The "pixie-dusting" tactic
The industry term for this is "pixie dusting." You sprinkle just enough of a big-name research-backed ingredient into a formula to put it on the label and trigger the consumer's pattern-matching ("oh, that has citrulline in it, I've heard of that") — but not enough to produce the effect the research describes.
Pixie dusting is possible because of two legal facts:
- The FDA does not require per-ingredient dosage disclosure inside a proprietary blend.
- "Structure-function" claims on the label ("supports muscle recovery," "promotes endurance") are not held to the same evidence standard as drug claims. The brand does not have to prove the product delivers the claimed effect — only that the ingredient in general has been associated with that effect in some study, somewhere.
The combination means a product can contain a homeopathic dose of a well-studied ingredient and still legally market itself using the science that was done on the full clinical dose.

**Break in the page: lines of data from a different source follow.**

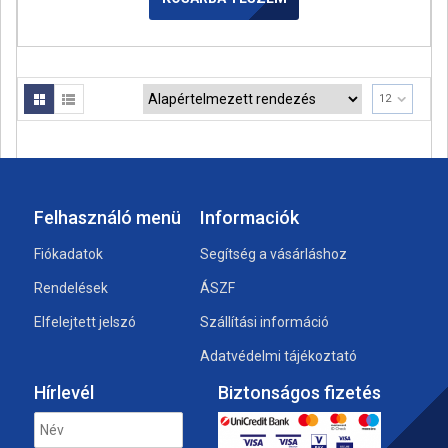
12
Felhasználó menü
Informaciók
Fiókadatok
Segítség a vásárláshoz
Rendelések
ÁSZF
Elfelejtett jelszó
Szállítási információ
Adatvédelmi tájékoztató
Hírlevél
Biztonságos fizetés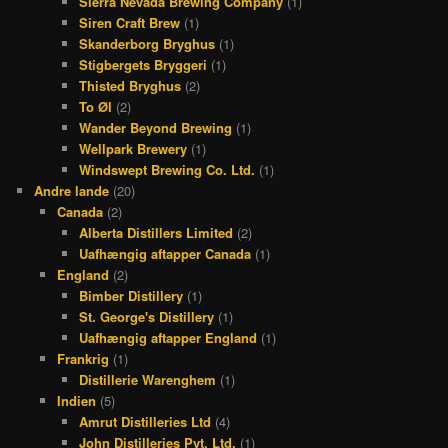
Sierra Nevada Brewing Company
(1)
Siren Craft Brew
(1)
Skanderborg Bryghus
(1)
Stigbergets Bryggeri
(1)
Thisted Bryghus
(2)
To Øl
(2)
Wander Beyond Brewing
(1)
Wellpark Brewery
(1)
Windswept Brewing Co. Ltd.
(1)
Andre lande
(20)
Canada
(2)
Alberta Distillers Limited
(2)
Uafhængig aftapper Canada
(1)
England
(2)
Bimber Distillery
(1)
St. George's Distillery
(1)
Uafhængig aftapper England
(1)
Frankrig
(1)
Distillerie Warenghem
(1)
Indien
(5)
Amrut Distilleries Ltd
(4)
John Distilleries Pvt. Ltd.
(1)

"But it's a synergy blend"
The most common defense of proprietary blends is that the ratios are proprietary trade secrets — that the brand has discovered a special synergy and is protecting the recipe.
This is almost always false. Here's why:
- Synergy claims require evidence. If a specific ratio produces an effect that the individual ingredients do not, there should be a study on that specific formulation showing it. In the decades proprietary blends have existed, the number of blend-specific peer-reviewed efficacy studies you can count on one hand.

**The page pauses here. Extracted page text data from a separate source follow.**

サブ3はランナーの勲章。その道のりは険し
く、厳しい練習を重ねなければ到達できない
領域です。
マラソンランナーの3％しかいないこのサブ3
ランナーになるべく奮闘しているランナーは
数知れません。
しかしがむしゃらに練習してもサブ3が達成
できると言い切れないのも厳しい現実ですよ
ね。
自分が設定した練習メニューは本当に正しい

- Reverse-engineering is trivial. Any competitor with a mass spectrometer and a week can determine exactly what's in a blend and at what ratios. The "trade secret" hides the formula from the consumer, not from competitors.
- The ingredients in question are decades old. Citrulline, beta-alanine, betaine, creatine — none of these are novel. The research on each is extensive and independent. There is no "secret combination" of public-domain compounds waiting to be discovered by a marketing team.

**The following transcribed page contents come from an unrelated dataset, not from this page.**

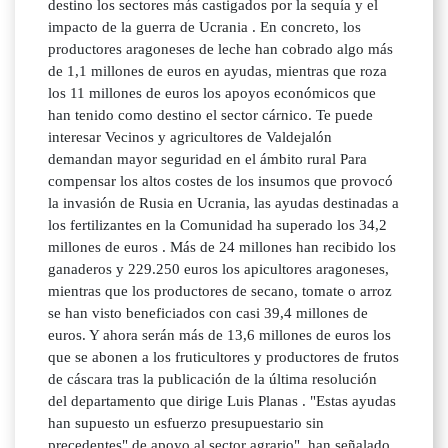
destino los sectores más castigados por la sequía y el
impacto de la guerra de Ucrania . En concreto, los
productores aragoneses de leche han cobrado algo más
de 1,1 millones de euros en ayudas, mientras que roza
los 11 millones de euros los apoyos económicos que
han tenido como destino el sector cárnico. Te puede
interesar Vecinos y agricultores de Valdejalón
demandan mayor seguridad en el ámbito rural Para
compensar los altos costes de los insumos que provocó
la invasión de Rusia en Ucrania, las ayudas destinadas a
los fertilizantes en la Comunidad ha superado los 34,2
millones de euros . Más de 24 millones han recibido los
ganaderos y 229.250 euros los apicultores aragoneses,
mientras que los productores de secano, tomate o arroz
se han visto beneficiados con casi 39,4 millones de
euros. Y ahora serán más de 13,6 millones de euros los
que se abonen a los fruticultores y productores de frutos
de cáscara tras la publicación de la última resolución
del departamento que dirige Luis Planas . "Estas ayudas
han supuesto un esfuerzo presupuestario sin
precedentes" de apoyo al sector agrario", han señalado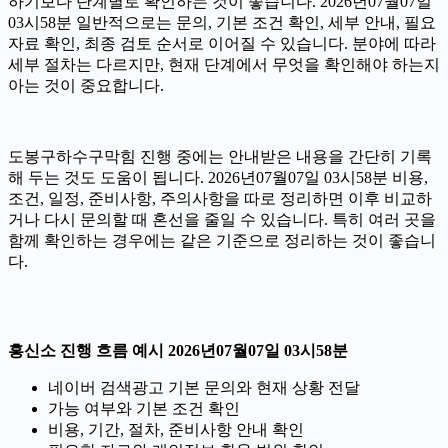
하기보다 단계별로 확인하는 것이 좋습니다. 2026년07월07일
03시58분 일반적으로는 문의, 기본 조건 확인, 세부 안내, 필요
자료 확인, 최종 검토 순서로 이어질 수 있습니다. 분야에 따라
세부 절차는 다르지만, 현재 단계에서 무엇을 확인해야 하는지
아는 것이 중요합니다.
도봉구하수구막힘 진행 중에는 안내받은 내용을 간단히 기록
해 두는 것도 도움이 됩니다. 2026년07월07일 03시58분 비용,
조건, 일정, 준비사항, 주의사항을 따로 정리하면 이후 비교하
거나 다시 문의할 때 혼선을 줄일 수 있습니다. 특히 여러 곳을
함께 확인하는 경우에는 같은 기준으로 정리하는 것이 좋습니
다.
흥신소 진행 흐름 예시 2026년07월07일 03시58분
네이버 검색광고 기본 문의와 현재 상황 전달
가능 여부와 기본 조건 확인
비용, 기간, 절차, 준비사항 안내 확인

The proprietary blend hides the dosing from you. That is the only thing it reliably does.
What a label should look like instead
A label written for the person taking the product, not the person selling it, shows every ingredient with its exact dose. No blend, no matrix, no matrix-blend-complex. Every milligram accounted for.
Example of a transparent label:
- L-Citrulline — 8,000 mg
- Beta-Alanine — 3,200 mg
- Betaine Anhydrous — 2,500 mg
- Creatine Monohydrate — 5,000 mg
- Taurine — 1,000 mg
That is a label you can check against the literature. You can ask "is this dose consistent with the studies?" and get an answer in five minutes on PubMed. You cannot do that with a proprietary blend, which is the point.
At Scythene, every product we make discloses every ingredient at every dose. No blends. No matrices. No synergy complexes. The math either works or it doesn't, and you get to check it yourself.
How to audit a supplement in 90 seconds
Next time you're evaluating a product — ours or anyone else's — run this checklist:
- Look for the word "blend," "matrix," "complex," or "formula" followed by a single total-milligram number. If it's there, the label is hiding doses.
- Pick the ingredient the product is marketed on (whatever the front of the bottle is shouting about — citrulline, creatine, beta-alanine, whatever).
- Check the per-serving dose against the clinical literature. If the label says "Pump Matrix 2,500 mg" and citrulline is the first ingredient, the theoretical ceiling on citrulline is 2,500 mg — which is already well below the 6,000–8,000 mg clinical dose.
- Count the ingredients in the blend. More ingredients means less of each. A six-ingredient "performance matrix" at 2,500 mg is structurally incapable of delivering clinical doses of any of them.
- If all of those are red flags, put the product down and find one with transparent dosing.
Labels are a contract. A company that won't tell you how much of each ingredient is in the bottle is writing a contract that only one side can read — and that side is not yours.
That is the industry we are trying to move away from, one transparent label at a time.